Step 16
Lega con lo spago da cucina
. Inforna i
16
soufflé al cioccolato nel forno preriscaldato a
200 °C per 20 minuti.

——————————

When the material above is given again, every line must match it exactly.

> _Written reply_
Step 16
Lega con lo spago da cucina
. Inforna i
16
soufflé al cioccolato nel forno preriscaldato a
200 °C per 20 minuti.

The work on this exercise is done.